What you need to do:
Every record must be copied exactly, from first line to last.

Source data:
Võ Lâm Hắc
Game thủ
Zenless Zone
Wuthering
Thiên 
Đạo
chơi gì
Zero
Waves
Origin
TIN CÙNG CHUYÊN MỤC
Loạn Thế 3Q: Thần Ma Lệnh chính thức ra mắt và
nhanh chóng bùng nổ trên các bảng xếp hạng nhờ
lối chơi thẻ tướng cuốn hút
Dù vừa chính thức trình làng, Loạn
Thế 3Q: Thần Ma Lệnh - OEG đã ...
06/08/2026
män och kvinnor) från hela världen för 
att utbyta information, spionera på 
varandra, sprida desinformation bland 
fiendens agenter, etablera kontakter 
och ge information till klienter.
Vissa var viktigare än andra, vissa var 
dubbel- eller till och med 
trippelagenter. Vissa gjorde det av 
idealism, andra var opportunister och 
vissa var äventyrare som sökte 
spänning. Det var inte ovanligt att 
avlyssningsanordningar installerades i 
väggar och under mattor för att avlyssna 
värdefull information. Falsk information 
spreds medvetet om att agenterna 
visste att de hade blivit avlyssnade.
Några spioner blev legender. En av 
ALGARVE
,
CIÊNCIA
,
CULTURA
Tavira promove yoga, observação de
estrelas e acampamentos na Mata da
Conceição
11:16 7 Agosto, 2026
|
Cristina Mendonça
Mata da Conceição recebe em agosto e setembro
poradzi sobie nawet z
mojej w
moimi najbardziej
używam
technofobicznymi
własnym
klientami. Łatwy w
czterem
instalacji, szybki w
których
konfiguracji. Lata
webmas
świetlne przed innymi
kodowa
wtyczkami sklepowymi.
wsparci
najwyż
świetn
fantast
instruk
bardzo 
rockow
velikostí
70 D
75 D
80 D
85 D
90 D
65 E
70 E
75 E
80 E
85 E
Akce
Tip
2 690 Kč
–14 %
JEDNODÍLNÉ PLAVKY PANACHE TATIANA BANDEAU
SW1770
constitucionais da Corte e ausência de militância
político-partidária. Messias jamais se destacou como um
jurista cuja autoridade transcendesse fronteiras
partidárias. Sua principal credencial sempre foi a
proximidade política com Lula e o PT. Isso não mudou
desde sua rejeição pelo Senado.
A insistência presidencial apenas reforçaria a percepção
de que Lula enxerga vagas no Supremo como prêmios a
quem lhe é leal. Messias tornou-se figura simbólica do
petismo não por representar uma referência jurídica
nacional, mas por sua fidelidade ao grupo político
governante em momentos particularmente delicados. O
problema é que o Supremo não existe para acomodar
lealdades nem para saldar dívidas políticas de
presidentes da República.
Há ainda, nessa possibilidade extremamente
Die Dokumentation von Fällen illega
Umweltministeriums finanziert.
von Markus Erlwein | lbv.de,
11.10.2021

Result of this exercise:
Võ Lâm Hắc
Game thủ
Zenless Zone
Wuthering
Thiên 
Đạo
chơi gì
Zero
Waves
Origin
TIN CÙNG CHUYÊN MỤC
Loạn Thế 3Q: Thần Ma Lệnh chính thức ra mắt và
nhanh chóng bùng nổ trên các bảng xếp hạng nhờ
lối chơi thẻ tướng cuốn hút
Dù vừa chính thức trình làng, Loạn
Thế 3Q: Thần Ma Lệnh - OEG đã ...
06/08/2026
män och kvinnor) från hela världen för 
att utbyta information, spionera på 
varandra, sprida desinformation bland 
fiendens agenter, etablera kontakter 
och ge information till klienter.
Vissa var viktigare än andra, vissa var 
dubbel- eller till och med 
trippelagenter. Vissa gjorde det av 
idealism, andra var opportunister och 
vissa var äventyrare som sökte 
spänning. Det var inte ovanligt att 
avlyssningsanordningar installerades i 
väggar och under mattor för att avlyssna 
värdefull information. Falsk information 
spreds medvetet om att agenterna 
visste att de hade blivit avlyssnade.
Några spioner blev legender. En av 
ALGARVE
,
CIÊNCIA
,
CULTURA
Tavira promove yoga, observação de
estrelas e acampamentos na Mata da
Conceição
11:16 7 Agosto, 2026
|
Cristina Mendonça
Mata da Conceição recebe em agosto e setembro
poradzi sobie nawet z
mojej w
moimi najbardziej
używam
technofobicznymi
własnym
klientami. Łatwy w
czterem
instalacji, szybki w
których
konfiguracji. Lata
webmas
świetlne przed innymi
kodowa
wtyczkami sklepowymi.
wsparci
najwyż
świetn
fantast
instruk
bardzo 
rockow
velikostí
70 D
75 D
80 D
85 D
90 D
65 E
70 E
75 E
80 E
85 E
Akce
Tip
2 690 Kč
–14 %
JEDNODÍLNÉ PLAVKY PANACHE TATIANA BANDEAU
SW1770
constitucionais da Corte e ausência de militância
político-partidária. Messias jamais se destacou como um
jurista cuja autoridade transcendesse fronteiras
partidárias. Sua principal credencial sempre foi a
proximidade política com Lula e o PT. Isso não mudou
desde sua rejeição pelo Senado.
A insistência presidencial apenas reforçaria a percepção
de que Lula enxerga vagas no Supremo como prêmios a
quem lhe é leal. Messias tornou-se figura simbólica do
petismo não por representar uma referência jurídica
nacional, mas por sua fidelidade ao grupo político
governante em momentos particularmente delicados. O
problema é que o Supremo não existe para acomodar
lealdades nem para saldar dívidas políticas de
presidentes da República.
Há ainda, nessa possibilidade extremamente
Die Dokumentation von Fällen illega
Umweltministeriums finanziert.
von Markus Erlwein | lbv.de,
11.10.2021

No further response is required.